The packed programme once started, kept the growing audience interested to the very end.
Displays of Japanese culture ranged from the simple beauty of Ikebana, their method of arranging flowers, to the high impact demonstrations of the Japanese martial arts of Karate, Aikido, and Judo.
Japanese influence on local culture could be best summed up by the contributions of the Anime Nerds of Jamaica, the Jamaica Kosplay Club, and dance group Jamaica Cosplay Dancers.
The three groups combined their efforts for a Kosplay fashion show with members dressed as popular characters from Japanese animation—anime, Japanese comics—manga, and video games.
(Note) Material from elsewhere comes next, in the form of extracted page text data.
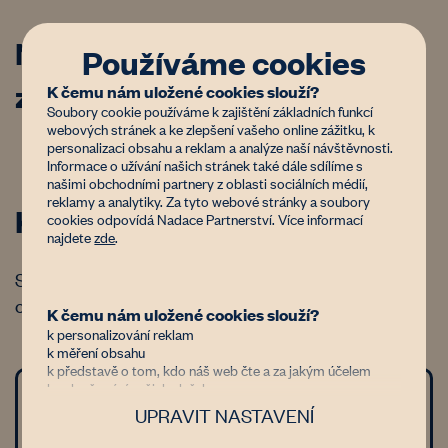
Na co konkrétního dotaci
Používáme cookies
získáte?
K čemu nám uložené cookies slouží?
Soubory cookie používáme k zajištění základních funkcí
webových stránek a ke zlepšení vašeho online zážitku, k
personalizaci obsahu a reklam a analýze naší návštěvnosti.
Péče o založený agrolesnický systém
Informace o užívání našich stránek také dále sdílíme s
našimi obchodními partnery z oblasti sociálních médií,
reklamy a analytiky. Za tyto webové stránky a soubory
Kontakt
cookies odpovídá Nadace Partnerství. Více informací
najdete
zde
.
Státní zemědělský intervenční fond, Regionální
odbor dle místa realizace – kontakty
na webu SZIF
.
K čemu nám uložené cookies slouží?
k personalizování reklam
k měření obsahu
k představě o tom, kdo náš web čte a za jakým účelem
k vylepšování našich služeb
Péče o založený agrolesnický systém
UPRAVIT NASTAVENÍ
Důvěřujete nám?
Jsme nezisková organizace financovaná donory, kterým jde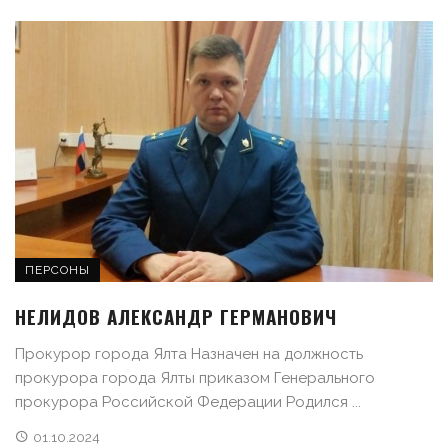
ПЕРСОНЫ
НЕЛИДОВ АЛЕКСАНДР ГЕРМАНОВИЧ
Прокурор города Ялта Назначен на должность
прокурора города Ялты приказом Генерального
прокурора Российской Федерации Родился ...
01.10.2024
The Jamaica Kosplay Dancers hit the floor bopping to several Japanese pop songs.
Several gymnasts from Nishida’s Gymnastics also brought similar energy with their highflying skills.
The dancing became even more interactive when onlookers were introduced to Bon Odori.
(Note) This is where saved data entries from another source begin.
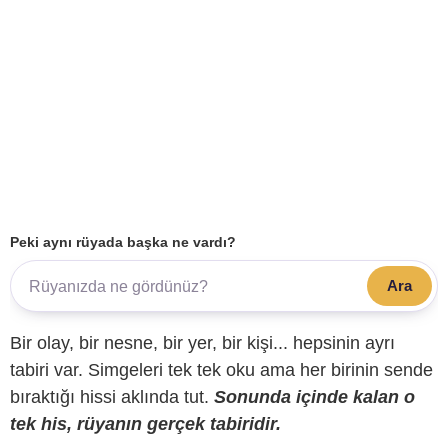
Peki aynı rüyada başka ne vardı?
Ara
Bir olay, bir nesne, bir yer, bir kişi... hepsinin ayrı
tabiri var. Simgeleri tek tek oku ama her birinin sende
bıraktığı hissi aklında tut.
Sonunda içinde kalan o
tek his, rüyanın gerçek tabiridir.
Led by the Japanese International Cooperation Agency volunteers, all were asked to stand and follow along to this simple traditional Japanese dance normally performed during the Obon celebration.
The ultimate Japan/Jamaica mash-up was left for last as Japanese reggae performer Rankin Pumpkin Yoko closed out the event with her humour and dancehall musical style.
Beyond the entertainment packages, Japan Day had plenty to keep everyone busy as booths offered even deeper ways to experience Japanese culture.
Attendees could watch and learn the art of Japanese paper folding—Origami, learn to write Japanese with calligraphy lessons or even try on authentic Japanese clothing at the Yukata booth.
All were encouraged to grab colourful Japanese calendars, build one for themselves, or browse jewellery and art from Chupse and Rico Reiko Nagase.
Hiromasa Yamazaki, Ambassador of Japan to Jamaica took the time to highlight the Japan Exchange & Teaching (JET) Programme as the ultimate expression of cultural exchange between the two countries.
“For persons who are interested in work or study in Japan, we have a great opportunity for you. We have sent twenty-six Jamaicans to Japan as assistant English teachers on the JET programme last year. This number is totalling four-hundred and nine Jamaicans since year 2000,” he said.
He added that 100 more persons were sent to Japan for similar positions via private programmes as well and expected that number to double this year.